- The problem -
The answer should be a single number, the count of lines in this material that contain "your".

■ ■ ■ ■ ■

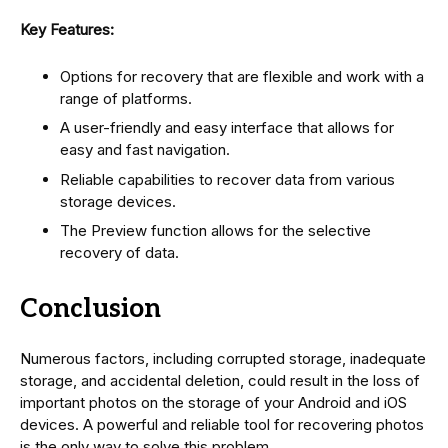
Key Features:
Options for recovery that are flexible and work with a
range of platforms.
A user-friendly and easy interface that allows for
easy and fast navigation.
Reliable capabilities to recover data from various
storage devices.
The Preview function allows for the selective
recovery of data.
Conclusion
Numerous factors, including corrupted storage, inadequate
storage, and accidental deletion, could result in the loss of
important photos on the storage of your Android and iOS
devices. A powerful and reliable tool for recovering photos
is the only way to solve this problem.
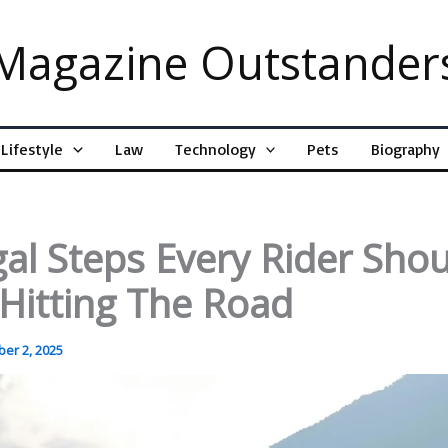
Magazine Outstander
Lifestyle
Law
Technology
Pets
Biography
al Steps Every Rider Sho
Hitting The Road
er 2, 2025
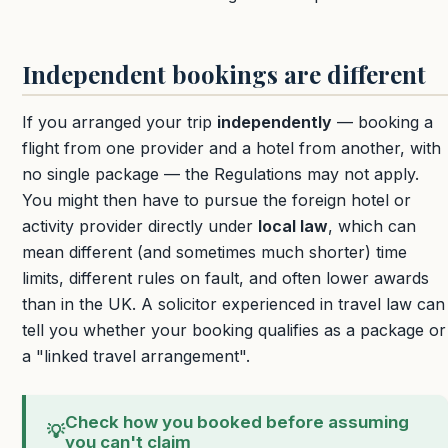
Independent bookings are different
If you arranged your trip
independently
— booking a
flight from one provider and a hotel from another, with
no single package — the Regulations may not apply.
You might then have to pursue the foreign hotel or
activity provider directly under
local law
, which can
mean different (and sometimes much shorter) time
limits, different rules on fault, and often lower awards
than in the UK. A solicitor experienced in travel law can
tell you whether your booking qualifies as a package or
a "linked travel arrangement".
Check how you booked before assuming
💡
you can't claim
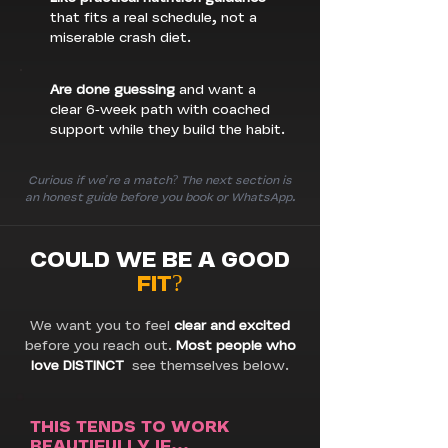
that fits a real schedule, not a
miserable crash diet.
Are done guessing
and want a
clear 6-week path with coached
support while they build the habit.
Curious if we're a match? The next section is
an honest guide before you book or WhatsApp.
COULD WE BE A GOOD
FIT?
We want you to feel
clear and excited
before you reach out.
Most people who
love DISTINCT
see themselves below.
THIS TENDS TO WORK
BEAUTIFULLY IF...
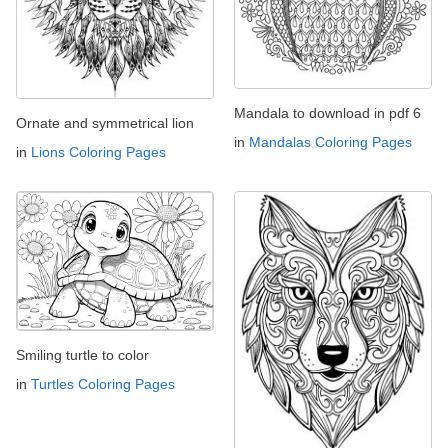
Mandala to download in pdf 6
Ornate and symmetrical lion
in
Mandalas Coloring Pages
in
Lions Coloring Pages
Smiling turtle to color
in
Turtles Coloring Pages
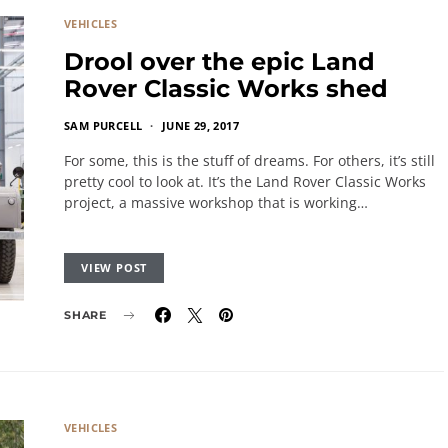
VEHICLES
Drool over the epic Land
Rover Classic Works shed
SAM PURCELL
JUNE 29, 2017
For some, this is the stuff of dreams. For others, it’s still
pretty cool to look at. It’s the Land Rover Classic Works
project, a massive workshop that is working…
VIEW POST
SHARE
VEHICLES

■ ■ ■ ■ ■

- Task output -
3